Miriam Rockness wrote this from her blog about
Lilias Trotter. How like God to encourage during my "meanwhile" from lots of different avenues...
When God delays in fulfilling our little thoughts,
it is to have Himself room to work out His great ones.
29 December 1903
"How do we live in the meanwhile?" These words have been playing over and over in my mind since I first heard them this past Sunday. So, with a tip of the hat to Dr. Will Miller, I take this thought and wrestle out its meaning in my own life.
Consider, at start, how much of our thoughts are consumed with looking back (better days or wounds sustained) or looking ahead to the next big thing. Since our earliest years we have strained for what was next: starting school, summer vacation, graduation from high school, starting college, graduating from college, first fulltime job, marriage, children. Later on the future held a job promotion, perhaps, a significant accomplishment, a bigger better house, retirement, the dream trip or site.
Fact is, much of our life is lived "in the meanwhile" - that middle ground remembering (for good or for bad) what has been and longing for something yet to come. When things are going swimmingly, "meanwhile" is not a bad place to be but there are those times - periods of time - when our existence seems ordinary, at best, or insufferable at worst. We long for the extraordinary to relieve us from the ordinary. . . we desperately pray for something, someone to rescue us from whatever lament we are experiencing.
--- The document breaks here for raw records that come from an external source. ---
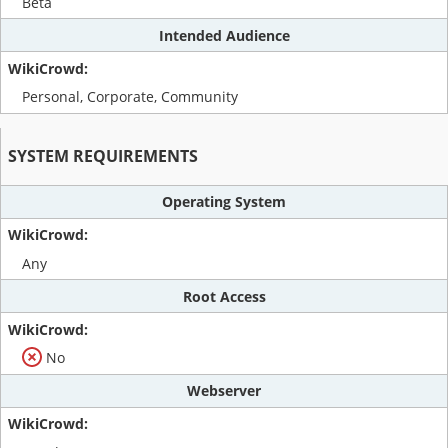
Beta
Intended Audience
Personal, Corporate, Community
SYSTEM REQUIREMENTS
Operating System
Any
Root Access
No
Webserver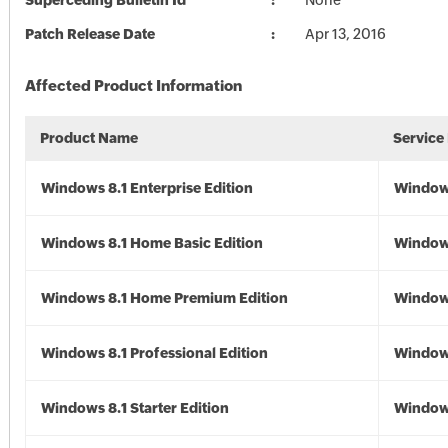
Superceding Bulletin Id
None
Patch Release Date
Apr 13, 2016
Affected Product Information
Product Name
Service
Windows 8.1 Enterprise Edition
Windows
Windows 8.1 Home Basic Edition
Windows
Windows 8.1 Home Premium Edition
Windows
Windows 8.1 Professional Edition
Windows
Windows 8.1 Starter Edition
Windows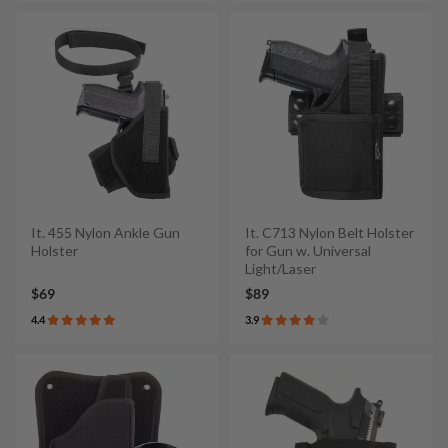
It. 455 Nylon Ankle Gun
It. C713 Nylon Belt Holster
Holster
for Gun w. Universal
Light/Laser
$69
$89
4.4
3.9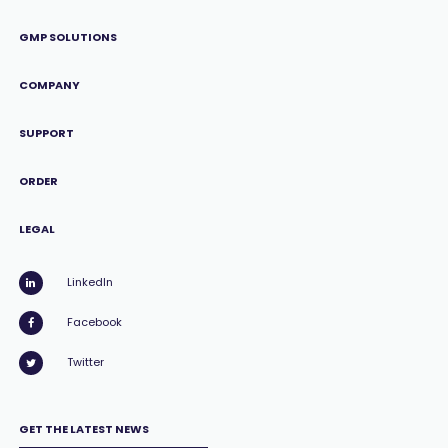
GMP SOLUTIONS
COMPANY
SUPPORT
ORDER
LEGAL
LinkedIn
Facebook
Twitter
GET THE LATEST NEWS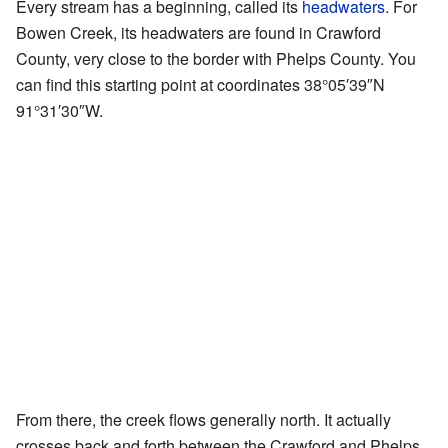
Every stream has a beginning, called its
headwaters
. For
Bowen Creek, its headwaters are found in Crawford
County, very close to the border with Phelps County. You
can find this starting point at coordinates
38°05′39″N
91°31′30″W
.
From there, the creek flows generally north. It actually
crosses back and forth between the Crawford and Phelps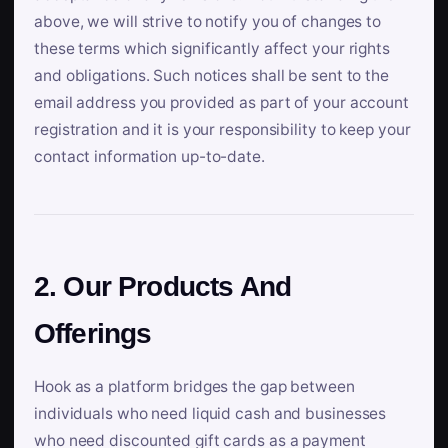
above, we will strive to notify you of changes to
these terms which significantly affect your rights
and obligations. Such notices shall be sent to the
email address you provided as part of your account
registration and it is your responsibility to keep your
contact information up-to-date.
2. Our Products And
Offerings
Hook as a platform bridges the gap between
individuals who need liquid cash and businesses
who need discounted gift cards as a payment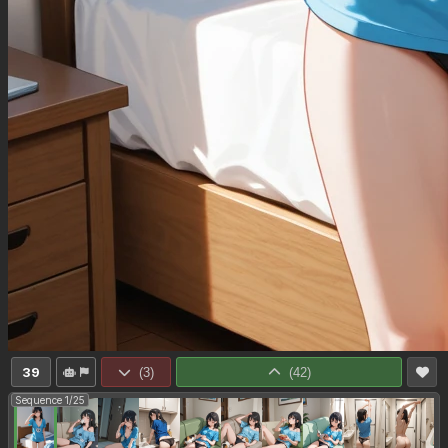
39
(
3
)
(
42
)
Sequence 1/25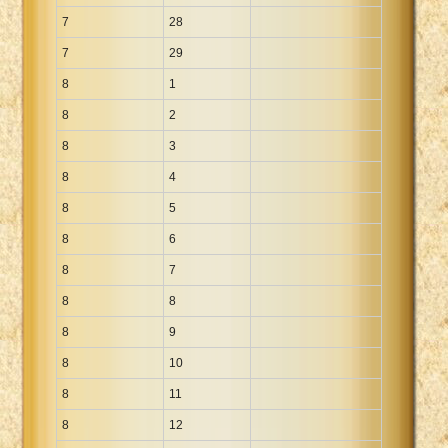
7
28
7
29
8
1
8
2
8
3
8
4
8
5
8
6
8
7
8
8
8
9
8
10
8
11
8
12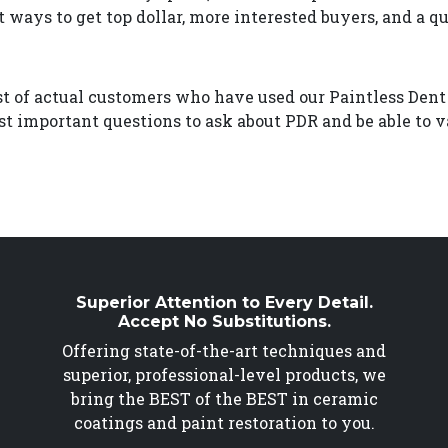
t ways to get top dollar, more interested buyers, and a qu
ist of actual customers who have used our Paintless Dent
t important questions to ask about PDR and be able to va
Superior Attention to Every Detail.
Accept No Substitutions.
Offering state-of-the-art techniques and
superior, professional-level products, we
bring the BEST of the BEST in ceramic
coatings and paint restoration to you.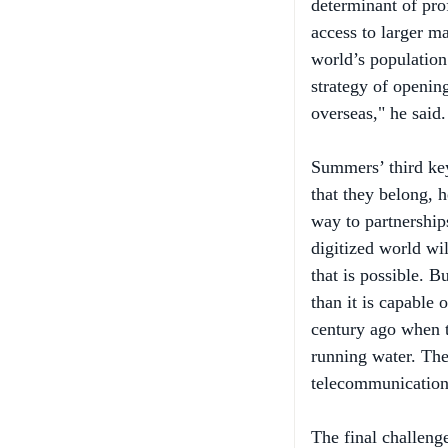
access to larger m
world’s population 
strategy of openin
overseas," he said.
Summers’ third key
that they belong, 
way to partnershi
digitized world wil
that is possible. B
than it is capable 
century ago when th
running water. The 
telecommunications
The final challeng
public policy. "Th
What do we do when we are waiting for the big miracle? The change or the circumstances that will make the difference? How do we cope with the meanwhile? How do we live in the meanwhile?
Consider the Children of Israel, wandering in the wilderness, looking back to what they had (slavery). . . remembering the big miracle (deliverance). . . and looking ahead to the next big thing (the promised land). Their problem was "how to live in the meanwhile." And they didn't do a very good job of that! They looked back with longing, forgetting their true condition: oppressed slaves; they looked ahead with yearning for what seemed unattainable: the land of promise. In the meantime they grumbled and complained and, in the process, stalled entrance to the land of their desire.
Frankly, they were not unlike ourselves - at least me, at least some of the time. How do we "live in the meanwhile?" How do we exist without knowing for sure what is ahead and making sense of what is behind? Probably each one of us could say, without a moment's hesitation, what it is that would give shape and meaning to everything - past and future - if only we could make it happen. If only we had control of the circumstances.
Or could we? Could we really make meaning and sense of life with our thoughts, our plans? Lilias suggests that our thoughts are, in fact, small compared to what God has planned for us. "When God delays fulfilling our little thoughts, it is to have Himself room to work out His great ones." Do I really believe, in the midst of the mess and mystery, that God's great plans will trump my thoughts - my hopes, my plans, my dreams?
We, like the fickle and feckless Children of Israel, have been given a map that tracks the story - His Story - and we know that despite our limited vision, there is not only a beginning but an ending. Better yet, a new beginning in the endless elasticity of time called Eternity.
Futhermore, we have been given a context in which to live out the "meanwhile:" a community of faith, the church which, while not perfect, is united in that same pilgrimage to make meaning along the way to true understanding. Holy knowledge. We laugh and cry and listen and learn - from each other. We break bread and worship; we forgive each other and are forgiven - through the Grace of God.
In the meanwhile, we capture joy as it comes our way - catch it on the wing, so to speak - in nature, in art, the face of a child, a song, a meal, in conversation that touches deep places in our hearts. In music, in praise, in fellowship, in remembering. In the meanwhile.
How do we live in the meanwhile? Ultimately, we get our cue from God-made-man, in Jesus who chose to live in the meanwhile with us. Incarnate. How did He live in the meanwhile? He loved and served. He served and loved. Then He laid down His life on a cross. His supreme act of love and service for us. In so doing, He liberated us to love and serve. . . to serve and love. . . more perfectly.
How do we live in the meanwhile? Love. Serve. Rejoice. Follow. Believe!